FASTED INDIVIDUAL: As used herein, “fasted individual” means an individual who has not eaten any food, i.e., has fasted for at least 6-8 hours, such as about 8 hours, before the administration of Compound 1, or a pharmaceutically acceptable salt, hydrate, or solvate thereof, and who does not cat any food and continues to fast for at least 1 hour after the administration of Compound 1, or a pharmaceutically acceptable salt, hydrate, or solvate thereof. In certain embodiments, the individual may also refrain from ingesting certain non-food substances during the fasting period. For example, in certain embodiments the individual does not ingest any supplements and/or drugs during the fasting period. In certain embodiments, the individual does not ingest any high calorie liquids during the fasting period. In certain embodiments, the individual does not ingest any liquids other than water during the fasting period. In certain embodiments, the individual may ingest small amounts of low calorie beverages, such as tea, coffee, or diluted juices.

MAYO CLINIC SCORE (MCS): As used herein, “Mayo Clinic Score” or “MCS” means an instrument designed to measure disease activity of ulcerative colitis and consists of 4 subscores: stool frequency, rectal bleeding, findings of flexible proctosigmoidoscopy, and physician global assessment with each component ranging from 0 to 3 (0=normal, 1=mild, 2-moderate, 3=severe). Total score therefore ranges from 0 to 12, with a higher score indicating more severe disease. The 6-point Mayo score is based on stool frequency and rectal bleeding PROs collected daily using electronic patient diaries and excludes the findings on endoscopy and the physician's global assessment. The physician's global assessment acknowledges the three other criteria findings of the MCS, the individual's daily record of abdominal discomfort and general sense of well-being, and other observations, such as physical findings and the individual's performance.

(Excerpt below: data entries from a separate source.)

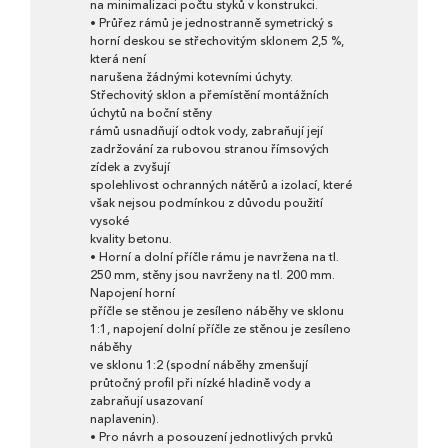
na minimalizaci počtu styků v konstrukci.
• Průřez rámů je jednostranně symetrický s
horní deskou se střechovitým sklonem 2,5 %,
která není
narušena žádnými kotevními úchyty.
Střechovitý sklon a přemístění montážních
úchytů na boční stěny
rámů usnadňují odtok vody, zabraňují její
zadržování za rubovou stranou římsových
zídek a zvyšují
spolehlivost ochranných nátěrů a izolací, které
však nejsou podmínkou z důvodu použití
vysoké
kvality betonu.
• Horní a dolní příčle rámu je navržena na tl.
250 mm, stěny jsou navrženy na tl. 200 mm.
Napojení horní
příčle se stěnou je zesíleno náběhy ve sklonu
1:1, napojení dolní příčle ze stěnou je zesíleno
náběhy
ve sklonu 1:2 (spodní náběhy zmenšují
průtočný profil při nízké hladině vody a
zabraňují usazovaní
naplavenin).
• Pro návrh a posouzení jednotlivých prvků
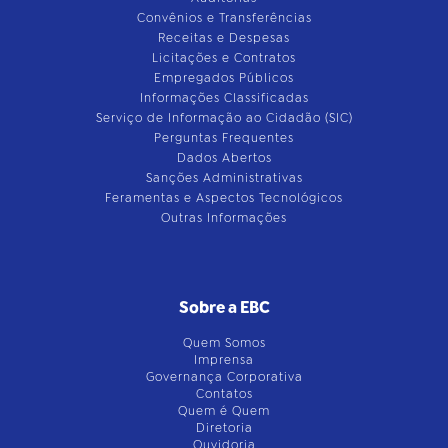
Convênios e Transferências
Receitas e Despesas
Licitações e Contratos
Empregados Públicos
Informações Classificadas
Serviço de Informação ao Cidadão (SIC)
Perguntas Frequentes
Dados Abertos
Sanções Administrativas
Feramentas e Aspectos Tecnológicos
Outras Informações
Sobre a EBC
Quem Somos
Imprensa
Governança Corporativa
Contatos
Quem é Quem
Diretoria
Ouvidoria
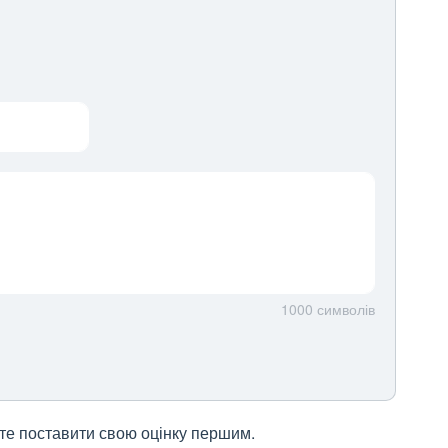
1000
символів
жете поставити свою оцінку першим.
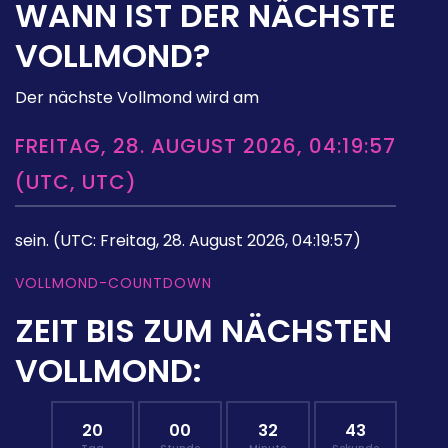
WANN IST DER NÄCHSTE
VOLLMOND?
Der nächste Vollmond wird am
FREITAG, 28. AUGUST 2026, 04:19:57
(UTC, UTC)
sein.
(UTC: Freitag, 28. August 2026, 04:19:57)
VOLLMOND-COUNTDOWN
ZEIT BIS ZUM NÄCHSTEN
VOLLMOND:
20
00
32
42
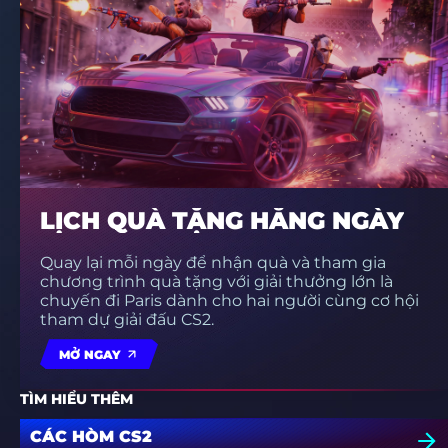
LỊCH QUÀ TẶNG HẰNG NGÀY
Quay lại mỗi ngày để nhận quà và tham gia
chương trình quà tặng với giải thưởng lớn là
chuyến đi Paris dành cho hai người cùng cơ hội
tham dự giải đấu CS2.
MỞ NGAY
TÌM HIỂU THÊM
CÁC HÒM CS2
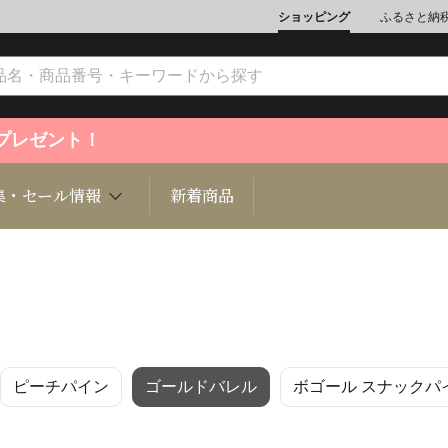
ショッピング
ふるさと納
ントプレゼント！
集・セール情報
新着商品
文化
魚介類
ジュエリー
肉類
インテリ
ピーチパイン
ゴールドバレル
ボゴール スナックパ
ション
総菜
定期購読雑誌
麺類/つ
書籍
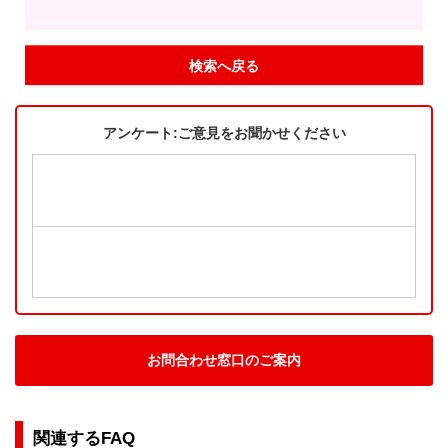
検索へ戻る
アンケート:ご意見をお聞かせください
お問合わせ窓口のご案内
関連するFAQ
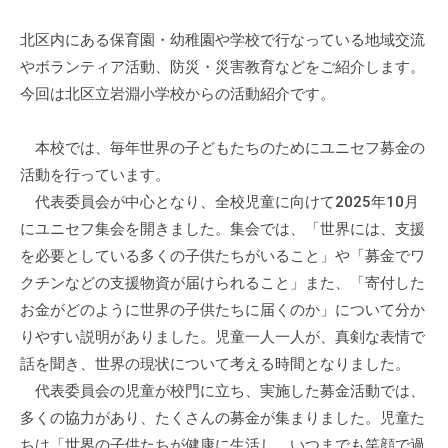
ぷ
-
ぷ
ら
a
北区内にある保育園・幼稚園や学校で行なっている地域交流
ら
ざ
d
やボランティア活動、防災・災害教育などをご紹介します。
ざ
」
m
今回は北区立岩淵小学校からの活動紹介です。
は
i
、
n
本校では、毎年世界の子どもたちのためにユニセフ募金の
N
活動を行っています。
P
代表委員会が中心となり、全校児童に向けて2025年10月
O
にユニセフ集会を開きました。集会では、「世界には、支援
・
を必要としている多くの子供たちがいること」や「募金でワ
ボ
クチンなどの支援物資が届けられること」また、「寄付した
ラ
ン
お金がどのように世界の子供たちに届くのか」について分か
テ
りやすい説明がありました。児童一人一人が、真剣な表情で
ィ
話を聞き、世界の現状について考える時間となりました。
ア
代表委員会の児童が校門に立ち、実施した募金活動では、
活
多くの協力があり、たくさんの募金が集まりました。児童た
動
ちは「世界の子供たちが健康に生活し、いつまでも笑顔で過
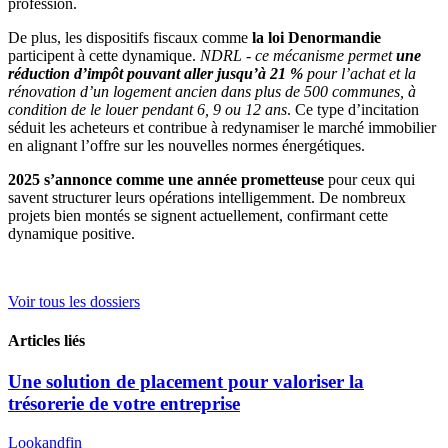
profession.
De plus, les dispositifs fiscaux comme
la
loi Denormandie
participent à cette dynamique.
NDRL - ce mécanisme permet
une
réduction d’impôt pouvant aller jusqu’à 21 %
pour l’achat et la
rénovation d’un logement ancien dans plus de 500 communes, à
condition de le louer pendant 6, 9 ou 12 ans
. Ce type d’incitation
séduit les acheteurs et contribue à redynamiser le marché immobilier
en alignant l’offre sur les nouvelles normes énergétiques.
2025 s’annonce comme une année prometteuse
pour ceux qui
savent structurer leurs opérations intelligemment. De nombreux
projets bien montés se signent actuellement, confirmant cette
dynamique positive.
Voir tous les dossiers
Articles liés
Une solution de placement pour valoriser la
trésorerie de votre entreprise
Lookandfin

MILDLY TO MODERATELY ACTIVE ULCERATIVE COLITIS: As used herein, “mildly to moderately active ulcerative colitis” means ulcerative colitis characterized by a 4-component MCS of 4 to 10.

MODERATELY TO SEVERELY ACTIVE ULCERATIVE COLITIS: As used herein, “moderately to severely active ulcerative colitis” means ulcerative colitis characterized by a 3-component MCS of 4 to 9 including an endoscopic subscore of >2 and a rectal bleeding score of ≥1. The 3-component MCS uses 3 of the 4 components of the complete MCS (endoscopic findings, rectal bleeding, and stool frequency).

CLINICAL REMISSION: As used herein, “clinical remission” with respect to ulcerative colitis means a 3-component Mayo Clinic score as follows: an endoscopy score (using flexible proctosigmoidoscopy) of 0 or 1, a rectal bleeding score of 0, and a stool frequency score of 0 or 1 with a decrease of ≥1 point from baseline subscore.